The group seeking to rescue Wasps has looked into buying fellow stricken club Worcester’s Sixways Stadium.
The Wasps Legends outfit holds preferred bidder status in a fight to resurrect the folded Gallagher Premiership club.
The consortium headed by former Wasps players is understood to have sourced strong funding, raising hopes that the famed brand can be back in business next season.
Wasps will need a new home however as the prospects of staying at the Coventry Building Society Arena appear slim to none.
A return to London would be craved by many involved with Wasps, but options are not thought to be plentiful in the capital. And Worcester's Sixways has now emerged as a shock option as Wasps' future home, Standard Sport has learned.
A groundshare situation where both Wasps and Worcester called Sixways home would not be out of the equation, it is understood.
Wasps fell into administration on October 17 off the back of debts spiralling beyond £100million.

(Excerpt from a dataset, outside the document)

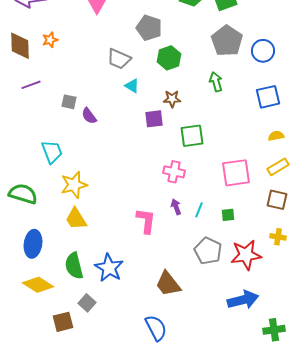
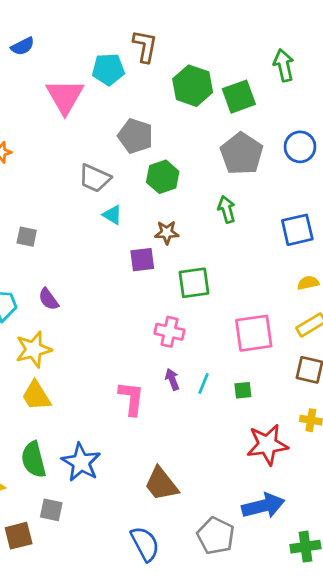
blue circle: (263, 51) -> (300, 147), moved
purple semicircle: (89, 116) -> (48, 299), moved
gray pentagon: (208, 251) -> (216, 536), moved
gray square: (87, 303) -> (51, 510), turned -30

Worcester suffered the same fate in September, with both clubs now looking to rebuild through prospective new owners and a drop into the second-tier Championship next season in the best-case scenario.

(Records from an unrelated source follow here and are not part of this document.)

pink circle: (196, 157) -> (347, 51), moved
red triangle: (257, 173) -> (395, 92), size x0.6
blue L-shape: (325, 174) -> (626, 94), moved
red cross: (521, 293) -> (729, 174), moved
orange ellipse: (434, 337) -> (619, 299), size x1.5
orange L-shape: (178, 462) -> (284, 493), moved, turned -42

Former Worcester chief executive Jim O'Toole and business partner James Sandford have claimed preferred bidder status for the Warriors. The duo have secured strong investment and boast ambitious plans for their desired Worcester revamp.
O'Toole's Atlas Worcester Warriors Consortium has already started work on a fly-on-the-wall documentary charting the club's turbulent times.
Worcester's preferred bidders will doubtless want the Sixways ground for their own use, and will be confident of completing a deal to rescue the club on such terms.
The groups looking to save both folded Premiership clubs can ill afford to take their candidacy for granted however, with administrators continuing to pore over submissions in both situations.
Disgraced former Worcester owners Colin Goldring and Jason Whittingham left the Warriors with debts totalling more than £30million ahead of the club's administration.
Premiership Rugby boss Simon Massie-Taylor and RFU chief Bill Sweeney faced an MPs panel last week, in a grilling on the state of club rugby.
Julian Knight MP, chair of the select committee for the Department for Digital, Culture, Media and Sport, hit out at “failure on an epic scale of the game” in lamenting the collapse of both clubs.